Recommendations for international actors working towards GCR objectives - Mekhla Jha, Sumedha Choudhury, and Jessica Field
This month, December 2020, it is two years since the United Nations General Assembly (UNGA) affirmed the Global Compact on Refugees (GCR), and more than four years since UNGA adopted the New York Declaration for Refugees and Migrants. These agreements constitute the biggest global commitment to refugee protection since the 1951 Refugee Convention. To date, however, their impacts remain limited.
This policy brief — based on an India-focused edited volume, The Global Compact in Refugees: Indian Perspectives and Experiences (Field & Burra, 2020) — reflects on where the GCR might be falling short. In the volume, contributors highlight how, in India (and elsewhere in the world), the GCR’s significance has faded as nationalist forces have mobilised anti-refugee rhetoric. Contributions also show how research, legal support and grassroots action for refugee protection in India is surging.
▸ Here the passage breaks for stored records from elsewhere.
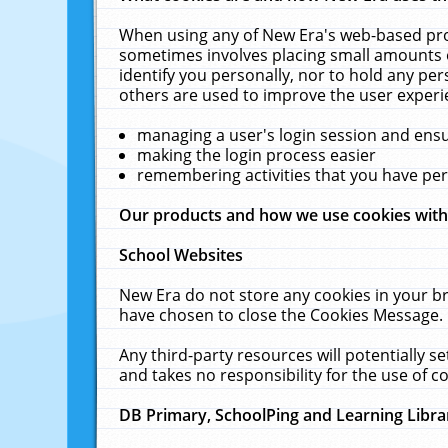
When using any of New Era's web-based prod
sometimes involves placing small amounts o
identify you personally, nor to hold any pe
others are used to improve the user experi
managing a user's login session and ens
making the login process easier
remembering activities that you have p
Our products and how we use cookies wit
School Websites
New Era do not store any cookies in your b
have chosen to close the Cookies Message.
Any third-party resources will potentially 
and takes no responsibility for the use of co
DB Primary, SchoolPing and Learning Libra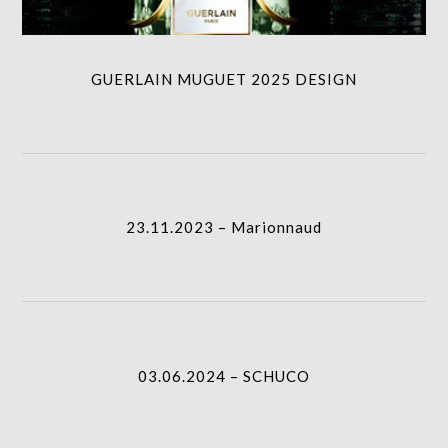
GUERLAIN MUGUET 2025 DESIGN
23.11.2023 – Marionnaud
I.A.
23.11.2023 – Marionnaud
03.06.2024 – SCHUCO
I.A.
03.06.2024 – SCHUCO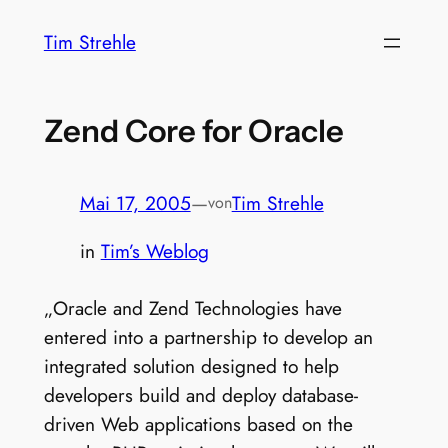
Zum
Tim Strehle
Inhalt
springen
Zend Core for Oracle
Mai 17, 2005
—
Tim Strehle
von
in
Tim’s Weblog
„Oracle and Zend Technologies have
entered into a partnership to develop an
integrated solution designed to help
developers build and deploy database-
driven Web applications based on the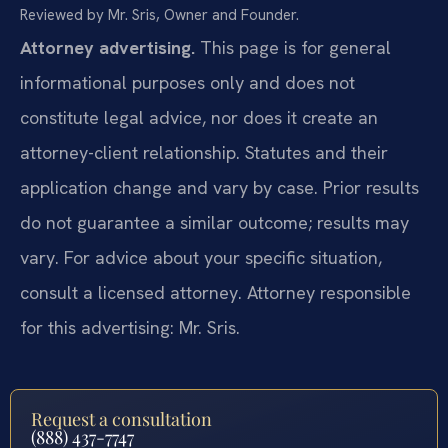
Reviewed by Mr. Sris, Owner and Founder.
Attorney advertising.
This page is for general
informational purposes only and does not
constitute legal advice, nor does it create an
attorney-client relationship. Statutes and their
application change and vary by case. Prior results
do not guarantee a similar outcome; results may
vary. For advice about your specific situation,
consult a licensed attorney. Attorney responsible
for this advertising: Mr. Sris.
Request a consultation
(888) 437-7747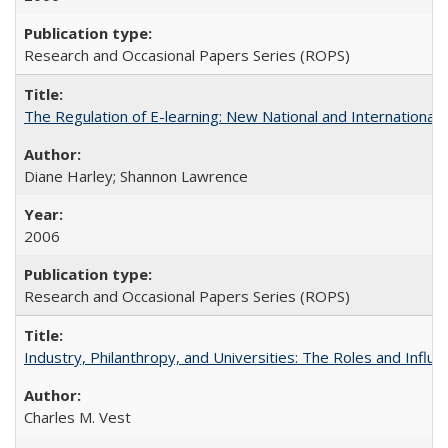
Research and Occasional Papers Series (ROPS)
The Regulation of E-learning: New National and International 
Diane Harley; Shannon Lawrence
2006
Research and Occasional Papers Series (ROPS)
Industry, Philanthropy, and Universities: The Roles and Influe
Charles M. Vest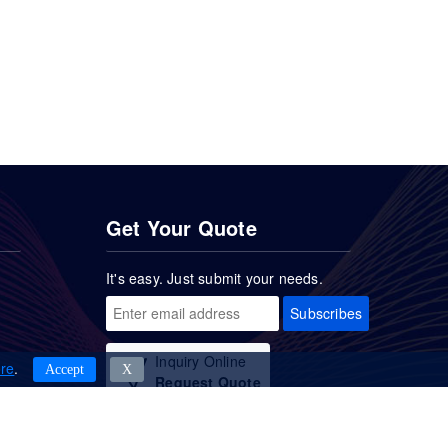
Get Your Quote
It's easy. Just submit your needs.
Subscribes
Inquiry Online
re
.
Accept
Χ
Request Quote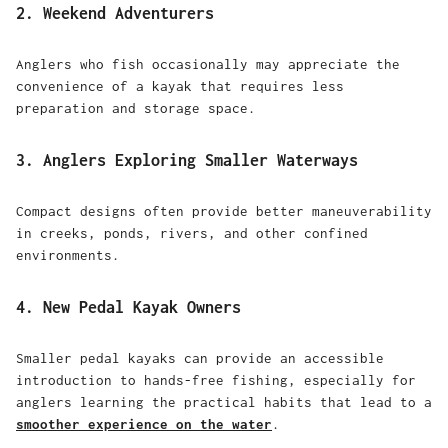
2. Weekend Adventurers
Anglers who fish occasionally may appreciate the
convenience of a kayak that requires less
preparation and storage space.
3. Anglers Exploring Smaller Waterways
Compact designs often provide better maneuverability
in creeks, ponds, rivers, and other confined
environments.
4. New Pedal Kayak Owners
Smaller pedal kayaks can provide an accessible
introduction to hands-free fishing, especially for
anglers learning the practical habits that lead to a
smoother experience on the water
.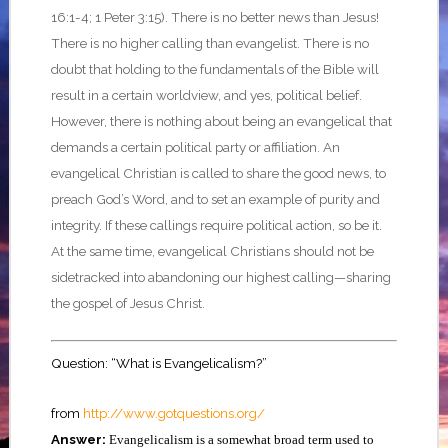
16:1-4; 1 Peter 3:15). There is no better news than Jesus!
There is no higher calling than evangelist. There is no
doubt that holding to the fundamentals of the Bible will
result in a certain worldview, and yes, political belief.
However, there is nothing about being an evangelical that
demands a certain political party or affiliation. An
evangelical Christian is called to share the good news, to
preach God’s Word, and to set an example of purity and
integrity. If these callings require political action, so be it.
At the same time, evangelical Christians should not be
sidetracked into abandoning our highest calling—sharing
the gospel of Jesus Christ.
Question: “What is Evangelicalism?”
from
http://www.gotquestions.org/
Answer:
Evangelicalism is a somewhat broad term used to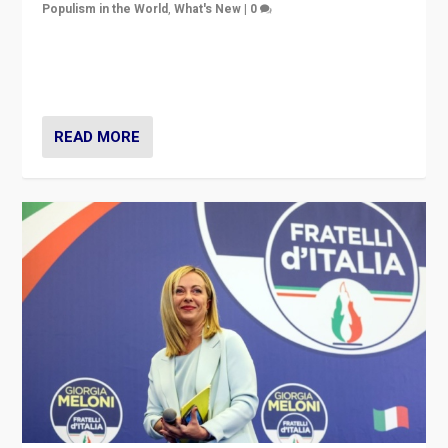
Populism in the World
,
What's New
|
0
“For now the far right’s message is failing to resonate
in an Ireland which can legitimately claim to be a
country standing against political extremism.”
READ MORE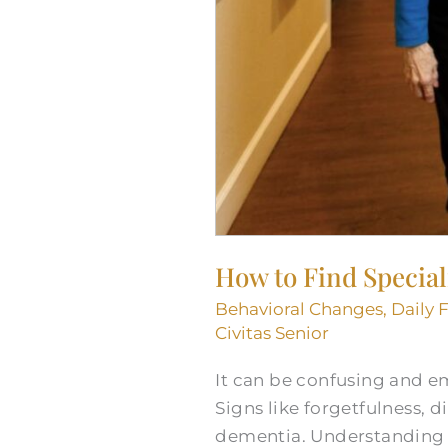
How to Find Special
Behavioral Changes
,
Daily 
Civitas Senior
It can be confusing and em
Signs like forgetfulness, 
dementia. Understanding 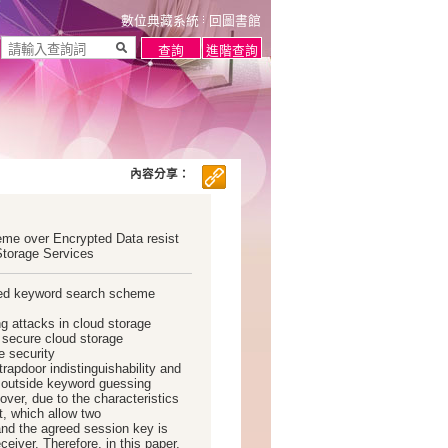
數位典藏系統
回圖書館
內容分享：
e over Encrypted Data resist
Storage Services
sed keyword search scheme
g attacks in cloud storage
 secure cloud storage
e security
trapdoor indistinguishability and
ne outside keyword guessing
over, due to the characteristics
, which allow two
nd the agreed session key is
eiver. Therefore, in this paper,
Despite this expertise, Indian and Global South perspectives continue to be overlooked at the international level, even though decentralised action presents a more inclusive and context-relevant route to achieving GCR goals, in India and beyond.
This policy brief:
- Calls for academic, legal, and civil society experts from the Global South to shape and lead GCR discussions;
- Recommends the creation of regional solidarity forums hosted by relevant regional actors to work towards GCR objectives in more context-relevant ways;
- Recommends that the GCR’s digital platform proactively includes grassroots ‘good practice’ examples in refugee-hosting contexts, and reorientates case studies from ‘show-casing’ activities to facilitating change.
Community Arts for Peace in Mostar, Bosnia and Herzegovina
Lydia C. Cole
This policy brief explores community arts in Mostar, Bosnia and Herzegovina (BiH). While the arts have been a dominant mode of peacebuilding in BiH, they have primarily been engaged as a tool of inter-ethnic reconciliation.
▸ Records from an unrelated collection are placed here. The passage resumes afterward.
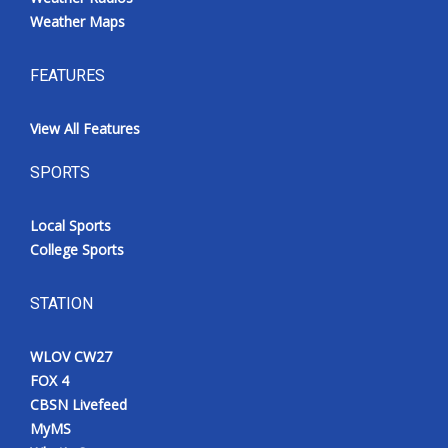
Weather Maps
FEATURES
View All Features
SPORTS
Local Sports
College Sports
STATION
WLOV CW27
FOX 4
CBSN Livefeed
MyMS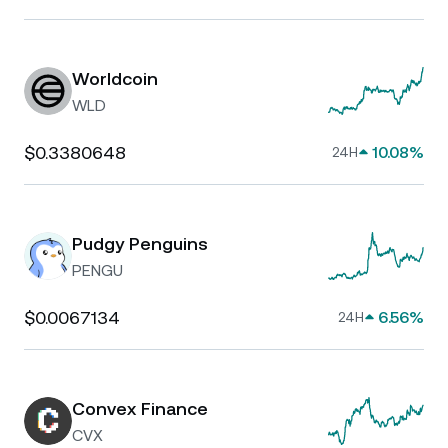
Worldcoin
WLD
$0.3380648
10.08%
24H
Pudgy Penguins
PENGU
$0.0067134
6.56%
24H
Convex Finance
CVX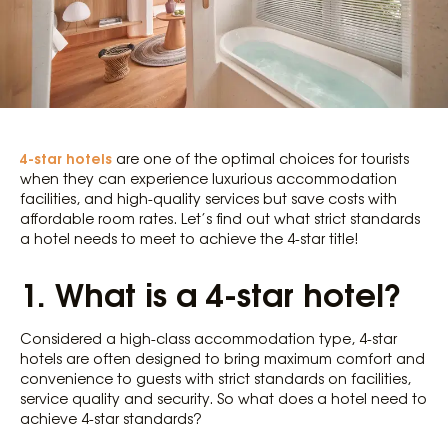
4-star hotels
are one of the optimal choices for tourists
when they can experience luxurious accommodation
facilities, and high-quality services but save costs with
affordable room rates. Let’s find out what strict standards
a hotel needs to meet to achieve the 4-star title!
1. What is a 4-star hotel?
Considered a high-class accommodation type, 4-star
hotels are often designed to bring maximum comfort and
convenience to guests with strict standards on facilities,
service quality and security. So what does a hotel need to
achieve 4-star standards?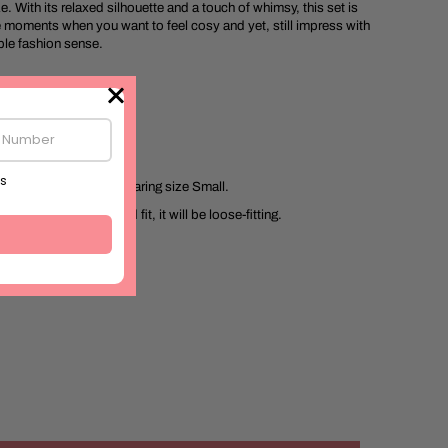
 With its relaxed silhouette and a touch of whimsy, this set is
e moments when you want to feel cosy and yet, still impress with
le fashion sense.
5.4ft
n Flex
d in India
 size chart. Model is wearing size Small.
 designed for a relaxed fit, it will be loose-fitting.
This policy brief suggests a more expansive space for the arts. Examining the interventions of the Street Arts Festival Mostar and the Mostar Sound Archive, it shows how the arts contribute to processes of transforming and reimagining space in the city.
The Street Arts Festival Mostar curates a series of murals which visually and spatially transform urban space, while the Mostar Sound Archive enables diverse audiences to reexperience urban space through the stories of art in the city.
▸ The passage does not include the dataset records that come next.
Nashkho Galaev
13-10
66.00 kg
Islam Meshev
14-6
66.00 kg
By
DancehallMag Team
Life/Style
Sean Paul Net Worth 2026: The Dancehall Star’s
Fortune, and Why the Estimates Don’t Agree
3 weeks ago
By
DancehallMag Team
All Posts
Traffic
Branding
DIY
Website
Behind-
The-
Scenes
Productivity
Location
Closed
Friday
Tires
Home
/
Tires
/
The policy brief makes several key recommendations for policymakers engaged in art and peacebuilding in post-conflict spaces:
- Recognition of a broader range of artforms as a source of knowledge on politics and society
- Diversification of funding frames to account for the diverse stories, narratives, and experiences represented within the arts
- Fund small-scale arts initiatives at the community level
- Support production of more accessible art, particularly initiatives which utilise public space
This policy brief:
- Provides a brief overview of the role of the arts after the 1990s war with regard to politics, society and urban space;
- Shows how the arts have been key to challenging and overcoming multifaceted politics of division;
- Introduces key challenges to creating and sustaining arts in Mostar, BiH, focusing on space for the arts and funding;
- Highlights two arts initiatives that re-imagine Mostar’s urban space beyond simplistic narratives of ethnonational division.